Microsoft and Open AI have developed a new method for fine-tuning massive AI models that are otherwise too expensive to retrain, such as GPT-3.
A blog post published by Microsoft Research describes a technique called µ-Parametrization (or µP), which plays on the discovery of similarities between the behaviour of small- and large-scale AI models to minimize the quantity of compute resources required to make optimizations.
Although you’d need a doctorate to make sense of the specifics, the essential message is this: with µ-Parametrization, it will be cheaper and simpler to develop larger-scale AI models capable of yielding far superior performance to those available today.
Optimizing AI models
As explained in the blog post, one reason large AI models are difficult to train effectively is because we have little insight into the way their behavior changes as they scale. As such, the larger the AI model, the less well-tuned researchers would currently expect it to be.
However, µ-Parametrization offers a route to tuning large-scale models at much lower costs and much greater efficiency, by capitalizing on the insight that neural networks of varying sizes share the same optimal hyperparameters (HPs) in some conditions.
Essentially, this means a small-scale tuning process can be extrapolated outwards and mapped onto a much larger model, instead of retraining an entire multi-billion-parameter model from scratch.
“µP’s principled way of parameterizing the model and selecting the learning rate make it easier for anybody to scale the training of deep neural networks. Such an elegant combination of beautiful theory and practical impact,” said Johannes Gehrke, Lab Director at Microsoft Research.
To put the theory into practice, Microsoft worked with OpenAI to unleash µ-Parametrization on GPT-3, a natural language model whose largest iteration is made up of 175 billion parameters.

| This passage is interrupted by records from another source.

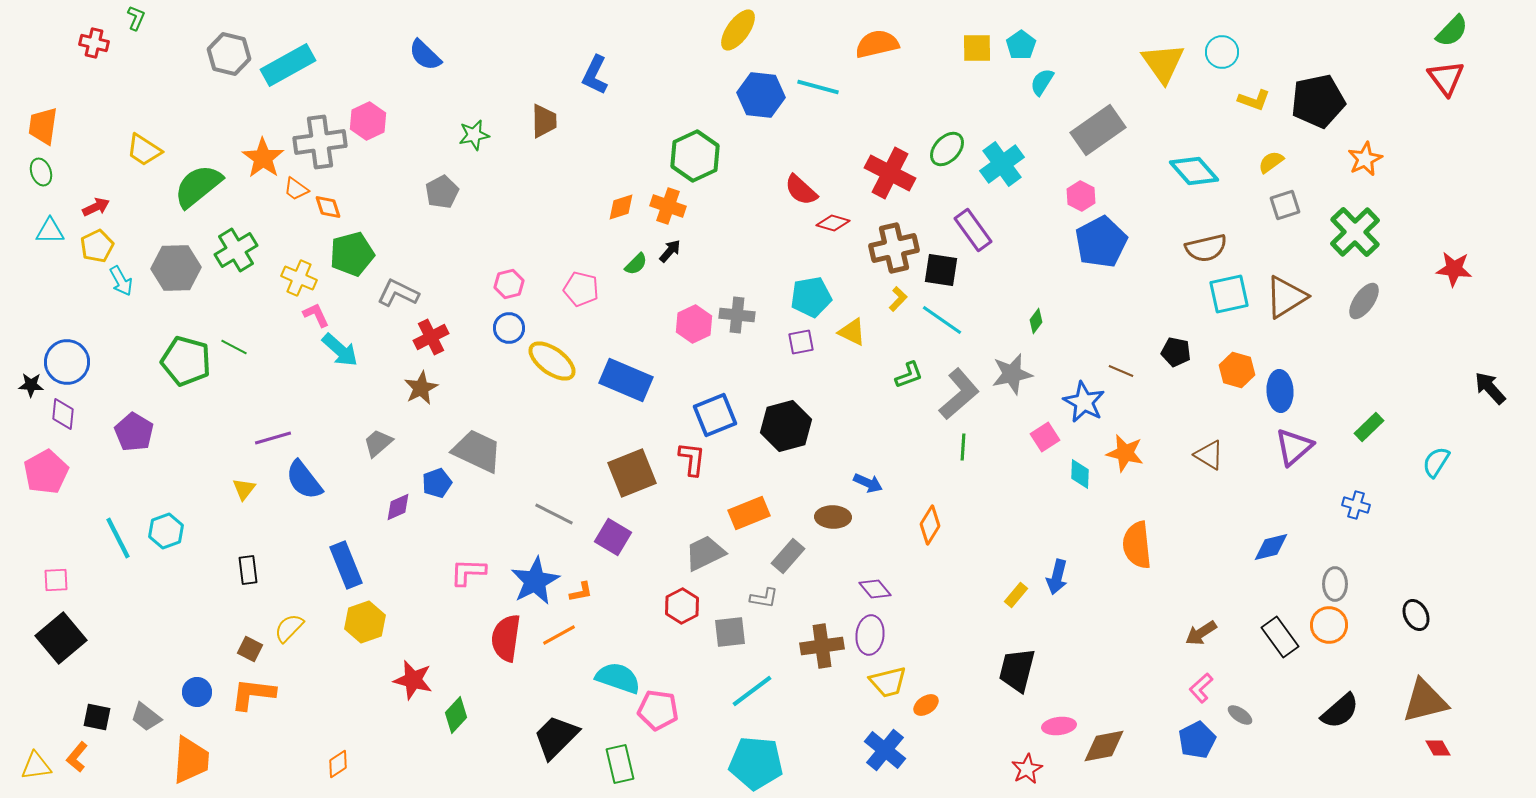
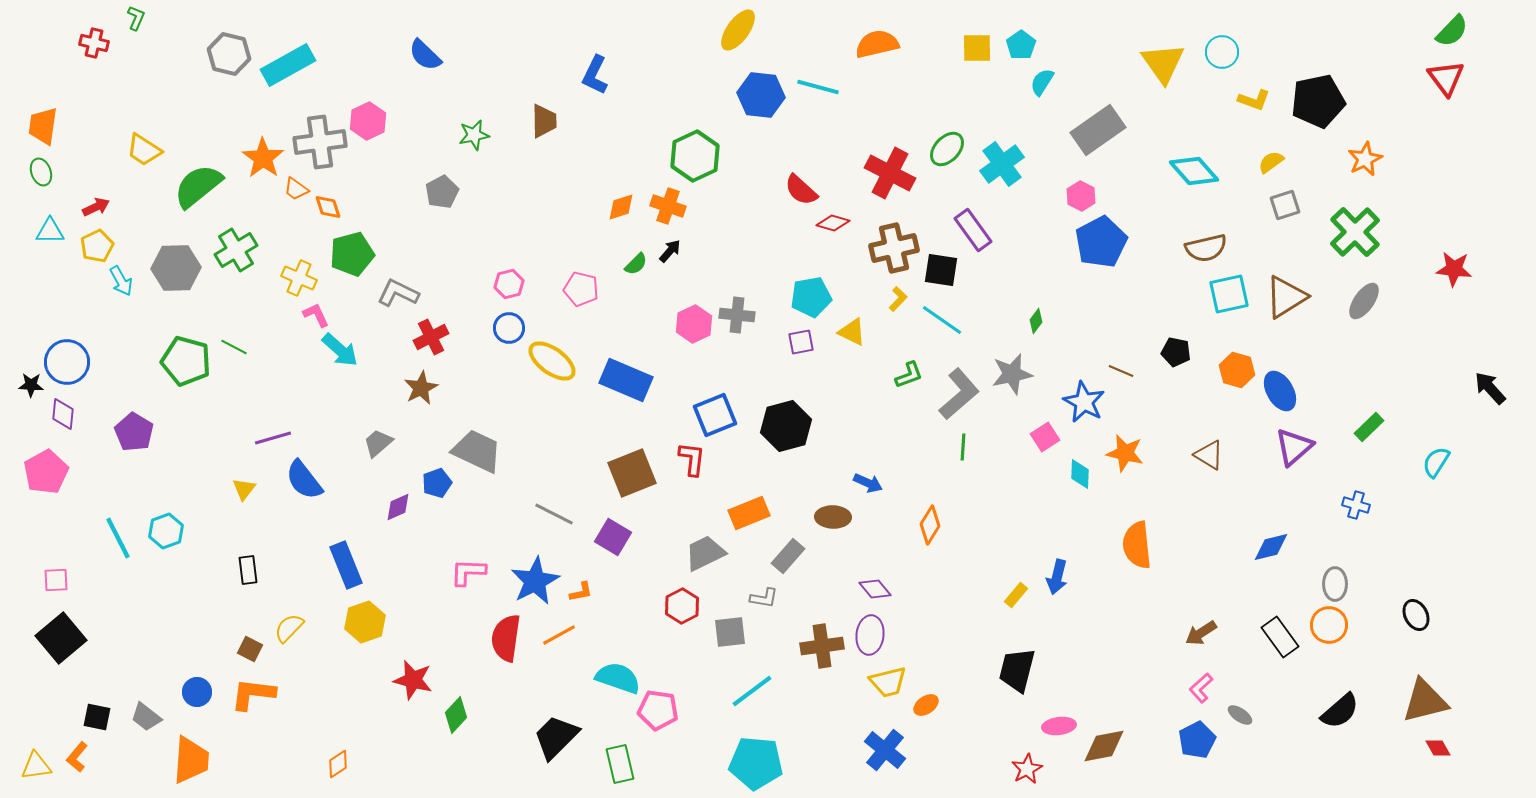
blue ellipse at (1280, 391): rotated 27 degrees counterclockwise
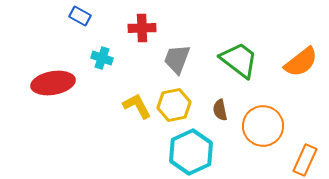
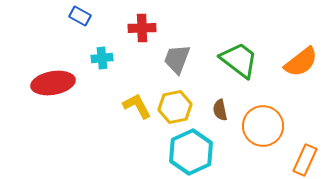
cyan cross: rotated 25 degrees counterclockwise
yellow hexagon: moved 1 px right, 2 px down
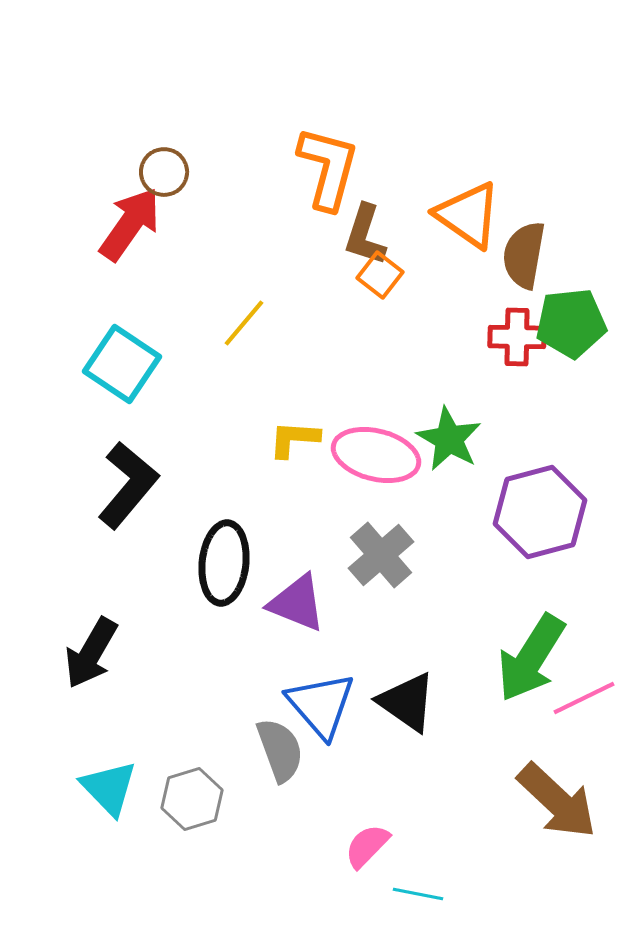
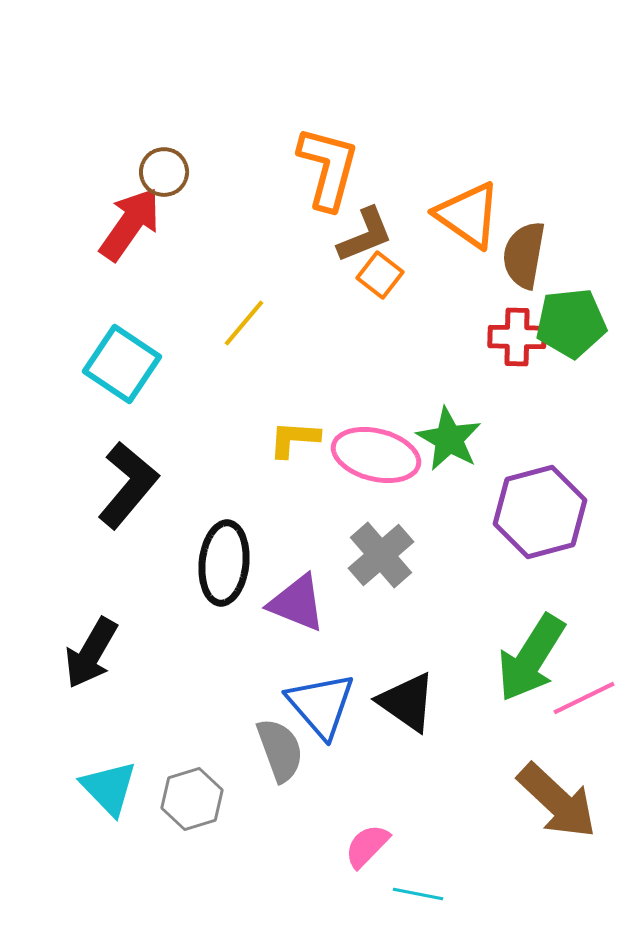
brown L-shape: rotated 130 degrees counterclockwise
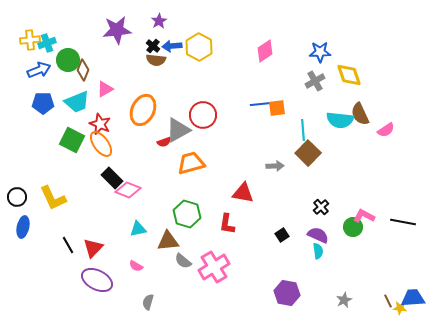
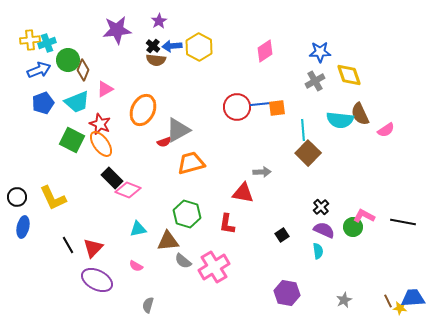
blue pentagon at (43, 103): rotated 20 degrees counterclockwise
red circle at (203, 115): moved 34 px right, 8 px up
gray arrow at (275, 166): moved 13 px left, 6 px down
purple semicircle at (318, 235): moved 6 px right, 5 px up
gray semicircle at (148, 302): moved 3 px down
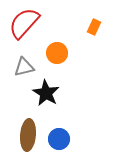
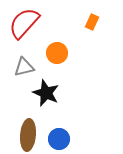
orange rectangle: moved 2 px left, 5 px up
black star: rotated 8 degrees counterclockwise
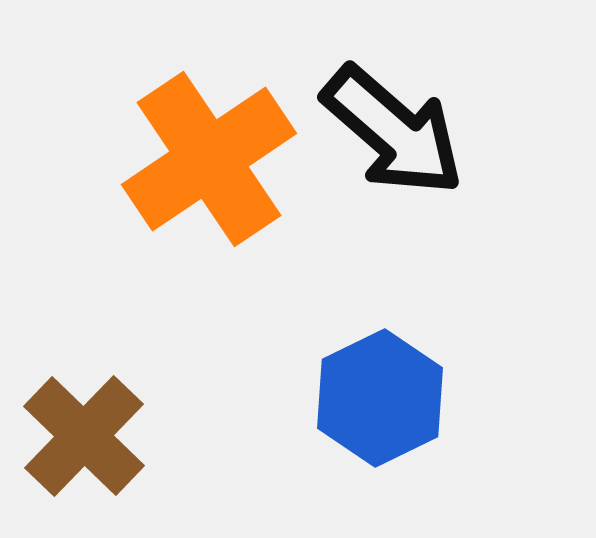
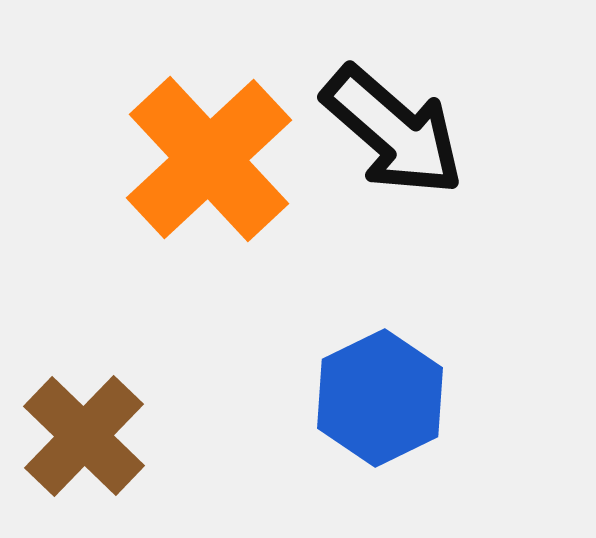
orange cross: rotated 9 degrees counterclockwise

“After parameterizing a version of GPT-3 with relative attention in µP, we tuned a small proxy model with 40 million parameters before copying the best hyperparameter combination to the 6.7-billion parameter variant of GPT-3,” Microsoft explained.
The results were quite startling; the collaborators managed to create an even more performant version of GPT-3, using just 7% of the compute power consumed in the pretraining of the 6.7-billion parameter model.
To help other practitioners benefit from these findings, Microsoft has published a PyTorch package designed to help integrate µ-Parametrization into their existing models, which can supposedly be finicky in practice.
The company also says there remains plenty that is yet to be understood about the scaling of AI models, however, and pledged to continue its work to “derive more principled approaches to large-scale machine learning”.